Escaping to New York in 1957, Kusama built a career on a mixture of large-scale minimalist monochrome paintings, the “Infinity Net” series, performance “happenings,” eccentricity and persistence.
“Bring on Picasso, bring on Matisse, bring on anybody! I would stand up to them all with a single polka dot,” she writes in her autobiography, about her breakout 1959 solo show “Obsessional Monochrome.”
Collage works from the mid- to late ’70s, after Kusama returned to Japan, recall the precision of her early painting but take a dark turn. There continue to be organic and natural forms, but themes of war and violence appear. In one work from 1975, an indigo-speckled pumpkin is matched with a brilliant turquoise-striped lizard. In a work from two years later, a Nazi rally shares space with a print of American civil war ironclads, and a fragment of newsprint showing what could either be an orgy, or corpses in a concentration camp.

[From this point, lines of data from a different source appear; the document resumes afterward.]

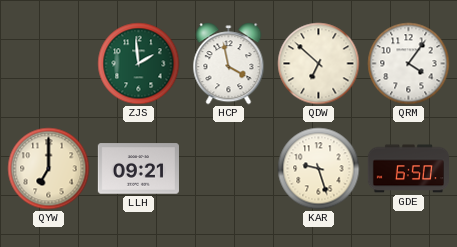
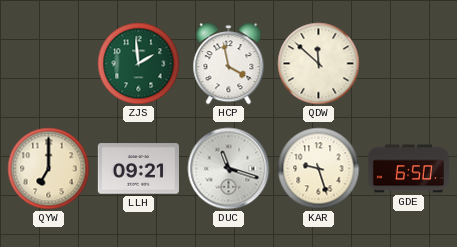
QDW: 6:52 -> 11:52
QRM: 4:06 -> none
DUC: none -> 11:18
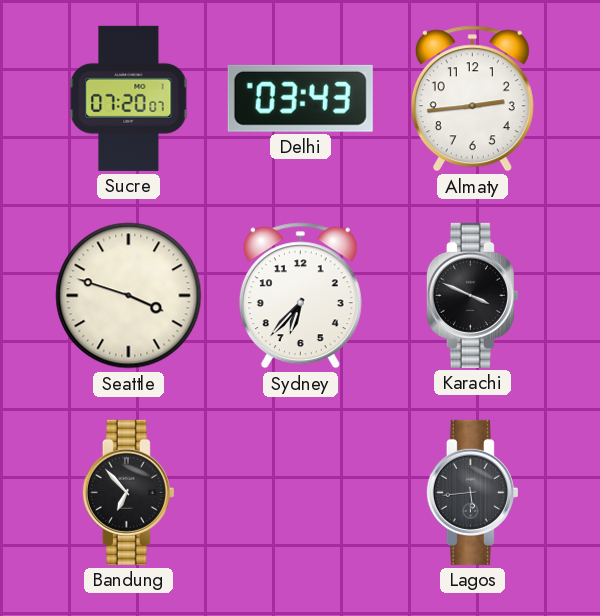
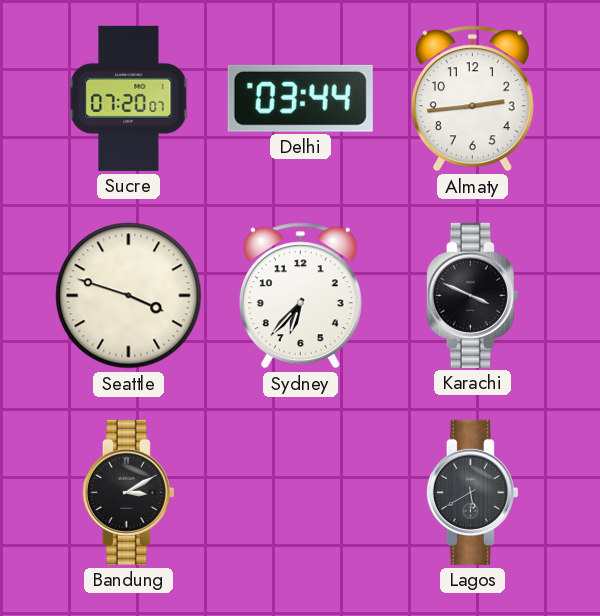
Delhi: 03:43 -> 03:44
Bandung: 6:53 -> 3:10
Lagos: 5:44 -> 5:40
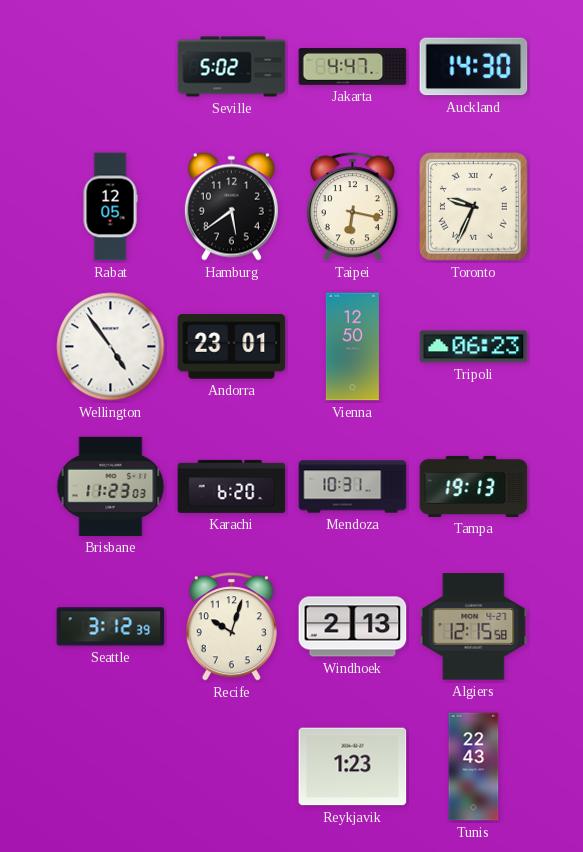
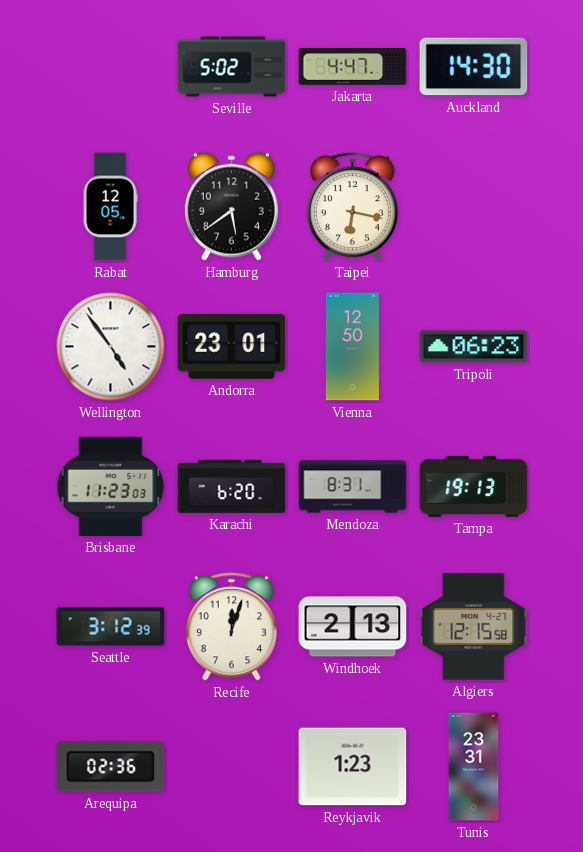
Toronto: 9:34 -> none
Mendoza: 10:31 -> 8:31
Recife: 10:03 -> 12:03
Arequipa: none -> 02:36
Tunis: 22:43 -> 23:31
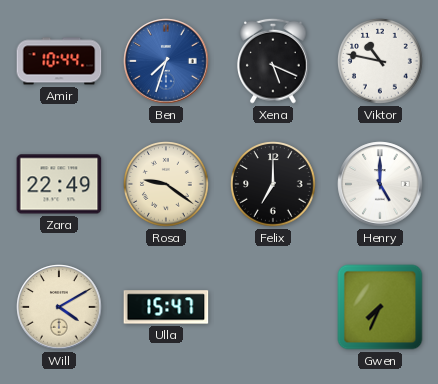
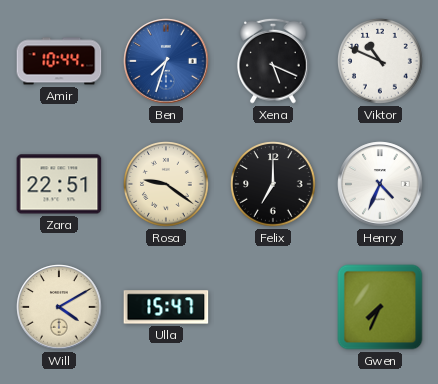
Viktor: 10:47 -> 10:49
Zara: 22:49 -> 22:51
Henry: 5:00 -> 4:34
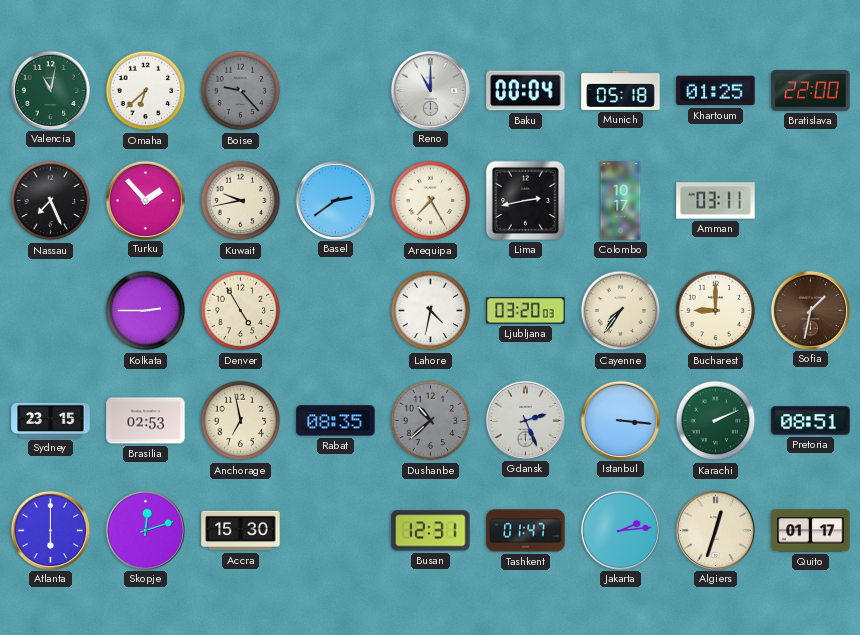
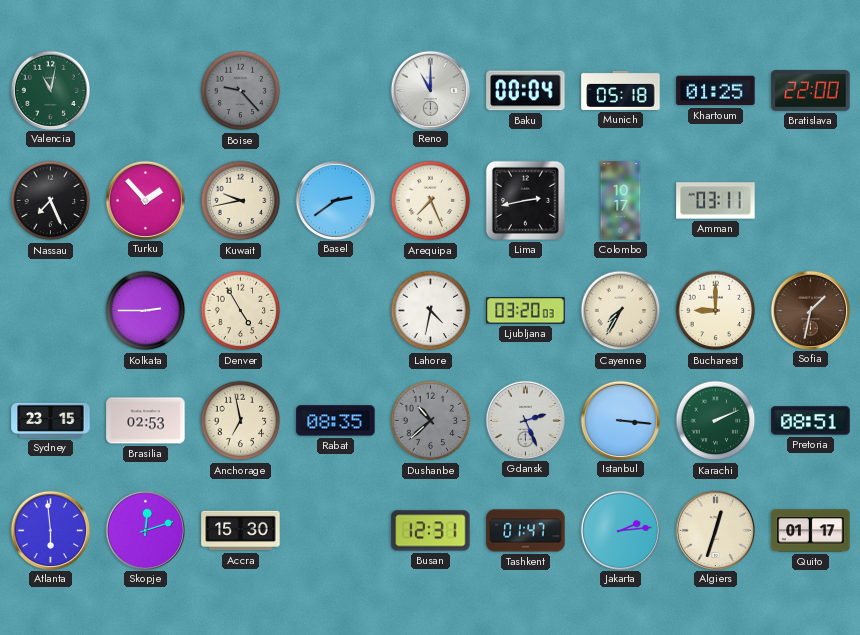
Omaha: 6:38 -> none
Arequipa: 7:25 -> 7:26
Cayenne: 7:36 -> 7:35
Atlanta: 6:00 -> 5:59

The following infinity mirror room with flashing lights, designer furniture, giant glossy fiberglass pumpkins etc., which date from the ’90s onward, signal an artist who has successfully turned a personal obsessive vision into a brand. Is this a paradox? Not according to the BBC journalist Adam Curtis, who, in conversation with Kickstarter CEO Yancey Strickler, recently suggested: “Capitalism is about self-expression; art is about self-expression. Art is far from being a radical outside movement. It’s at the heart of the modern conformity.”
Kusama has built a reputation over many years as an artist who was singularly true to her own vision, but it can also be said that she has become an artist true to our times.
“Yayoi Kusama: My Eternal Soul” at The National Art Center, Tokyo, runs until May 22; 10 a.m.-6 p.m. (Fri. until 8 p.m.). ¥1,600. Closed Tue. (except May 2).